Thereafter, once fully charged, the 6 month reserve should last 6 months, if stored in a normal, ambient temperature.

To be honest, I would not bother with a auto-winder either - I have heard they are not particularly effective on Kinetics. Seiko themselves sell a so called "recharging device" for their service network, which in effect is a magnetically coupled "winder" so that watches can be fully charged after a service, to test cell capacity etc. They are not generally available, but sometimes pop up on ebay.

Otherwise, ask an independant watch fettler if they have a Kinetic "charger", and for a small fee I'm sure they would run it up to a full charge for you.

Hope this helps.


----------



## seiko follower (Mar 21, 2006)

I haven't worn it long enough to be sure it is fully charged; but I will now that the initial full charge is so important to the capacitor/battery's life expectancy. Thank you for your help. I will contact my watchmaker and make sure he will fully charge up the watch because I know he has a"winder" that is mechanical and one that is electro-magnetic. if I'm not mistaken.

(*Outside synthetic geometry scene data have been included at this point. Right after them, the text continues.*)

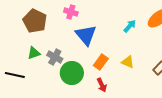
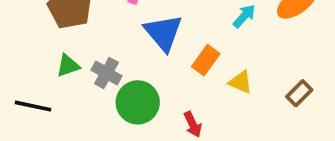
orange rectangle: (101, 62) -> (206, 60), moved

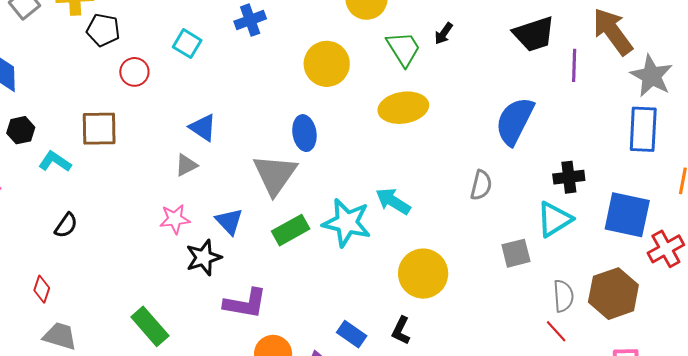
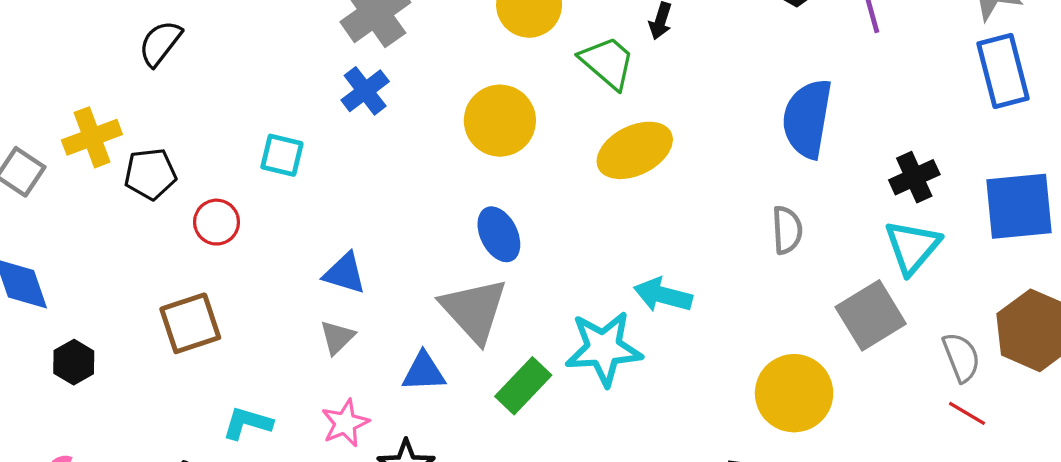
cyan L-shape: (55, 162) -> (247, 423), moved
blue triangle: (229, 221) -> (424, 372), moved, turned -32
gray square: (516, 253) -> (871, 315), size x1.4
yellow circle: (423, 274) -> (794, 393), moved

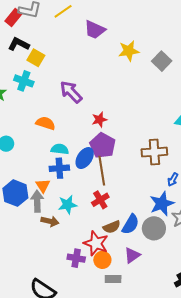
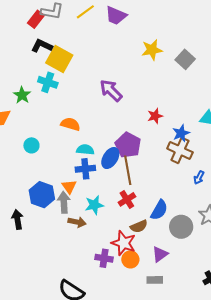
purple trapezoid: (95, 30) -> (116, 16), moved
yellow square: (36, 58) -> (59, 59), size x1.5
purple arrow: (71, 92) -> (111, 91), moved
red star: (99, 120) -> (155, 116), moved
brown cross: (154, 152) -> (180, 150), turned 30
blue star: (162, 204) -> (181, 133), moved, size x0.7
blue semicircle: (130, 224) -> (159, 210), moved
gray rectangle: (113, 279) -> (155, 280), moved

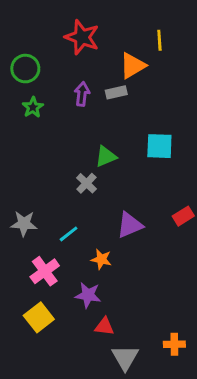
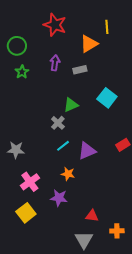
gray rectangle: (116, 92) -> (80, 70), moved
cyan square: (159, 146) -> (107, 98), turned 36
cyan line: (69, 234) -> (63, 146), moved
red triangle: (104, 326) -> (92, 216), moved

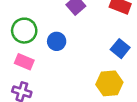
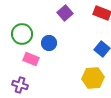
pink rectangle: (24, 62) -> (31, 59), moved

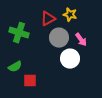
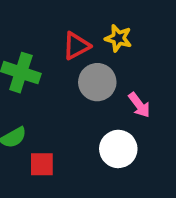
pink arrow: (81, 40) -> (139, 105), moved
white circle: (70, 59) -> (118, 149), moved

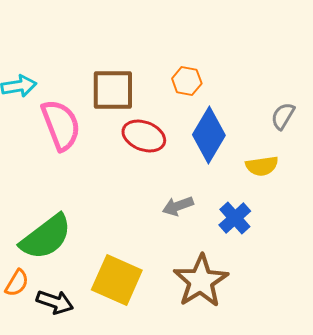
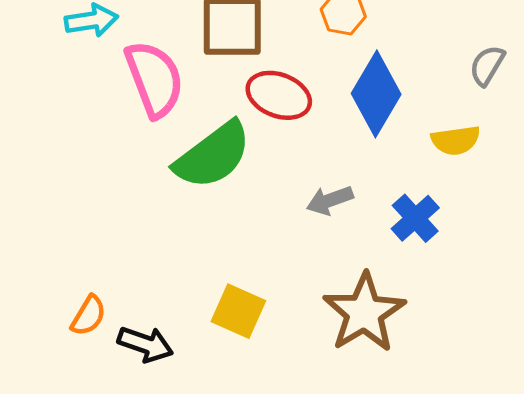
green semicircle: (46, 237) -> (213, 155), moved
yellow square: (117, 280) -> (238, 311), size x0.7

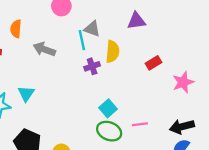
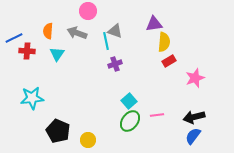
gray arrow: (44, 49) -> (77, 33), moved
yellow semicircle: (113, 52) -> (164, 42), moved
cyan triangle: (26, 94) -> (57, 54), moved
green ellipse: (109, 131) -> (130, 121), turned -75

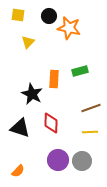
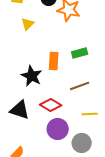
brown line: (91, 108) -> (80, 86), moved
red diamond: (51, 123) -> (51, 105), turned -60
purple circle: (58, 160) -> (58, 129), moved

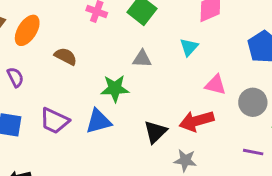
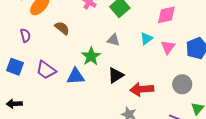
pink triangle: (216, 85) -> (168, 47), moved, turned 42
green star: (115, 88) -> (91, 56), turned 30
black triangle: (155, 132) -> (116, 75), moved

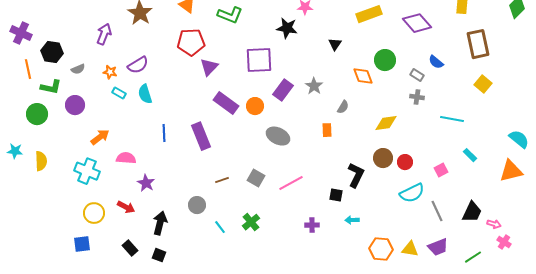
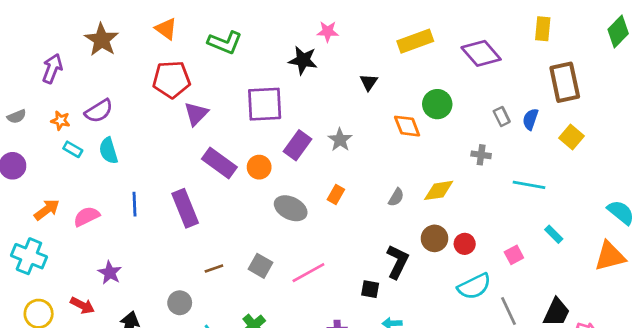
blue semicircle: (436, 62) -> (530, 119), moved, turned 70
gray rectangle: (417, 75) -> (502, 116), moved, turned 32
gray semicircle: (343, 107) -> (396, 197), moved
orange rectangle: (327, 130) -> (336, 195), moved, turned 32
pink semicircle: (126, 158) -> (87, 216), moved, turned -30

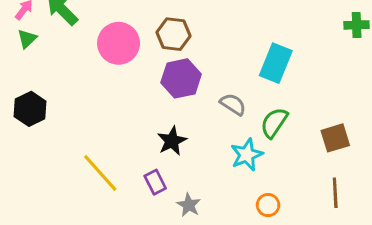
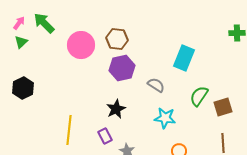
green semicircle: (274, 123) -> (199, 96), moved
cyan star: (247, 155) -> (165, 118), turned 30
yellow line: (100, 173) -> (69, 130), turned 48

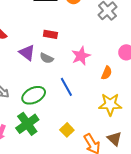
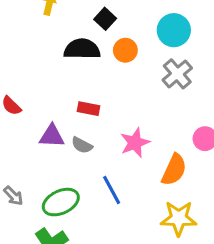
purple triangle: (27, 53) -> (52, 136), turned -36
orange semicircle: (107, 73) -> (174, 170), size x1.5

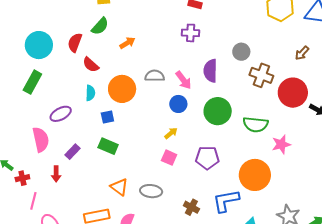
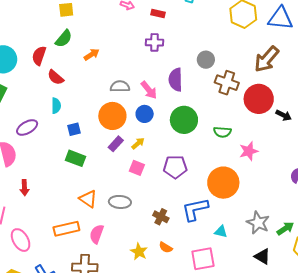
brown arrow: (302, 53) -> (267, 59), size x1.8
orange circle: (122, 89) -> (112, 116), moved
green semicircle: (256, 124) -> (222, 132), size x0.7
purple rectangle: (72, 152) -> (116, 144), moved

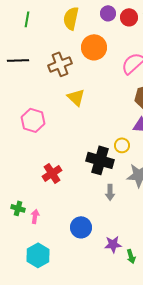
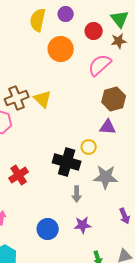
purple circle: (108, 13) -> (66, 14), moved
red circle: (129, 17) -> (94, 31), moved
brown cross: (60, 64) -> (17, 98), moved
purple star: (113, 244) -> (83, 225), moved

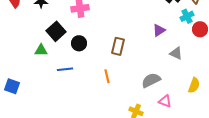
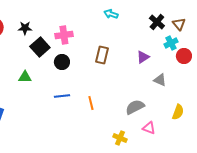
black square: (56, 31) -> (40, 47), moved
black circle: (79, 43) -> (62, 62), moved
brown rectangle: (118, 46) -> (102, 55), moved
blue line: (65, 69) -> (62, 96), moved

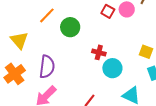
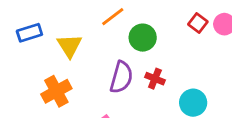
red cross: (99, 52) -> (155, 79), moved
purple semicircle: (47, 67) -> (121, 77), moved

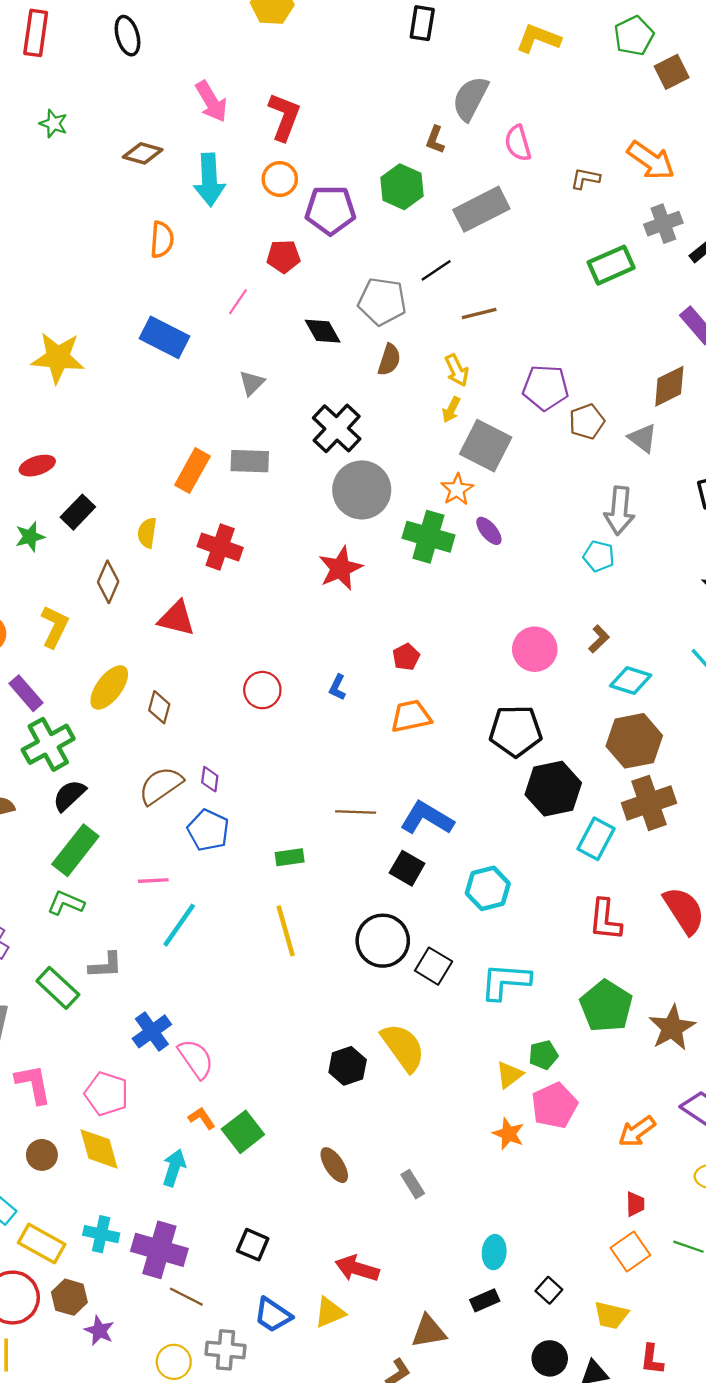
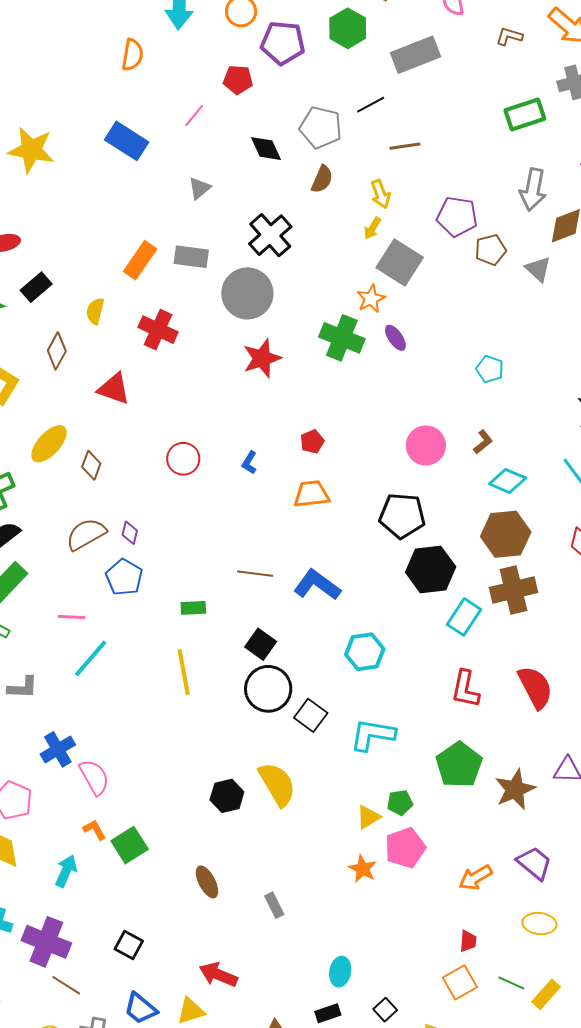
gray circle: (362, 490) -> (247, 293), moved
gray arrow: (619, 511) -> (533, 189), moved
black square: (407, 868) -> (261, 644), moved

Thanks again for your assistance.

Bruce


----------



## ESL (Jan 27, 2004)

It is worth making sure it's fully charged.

They way I have seen 5M65's perform, after a week or so of wearing, it will start to show a full charge, but then after only a day or so of not wearing it, it will only show a 1 month charge.

This means it was not "fully" charged, but had only just indicated. Generally, after it first shows a full 6-month charge, you need to keep wearing it for a few days more to be really sure to make sure the cell is at optimum charge.

This may take a bit longer for you if it has never been fully charged - but it should be OK eventually with a new cell fitted. Just wear it normally for 2 to 3 weeks and I'm sure it will be fine.


----------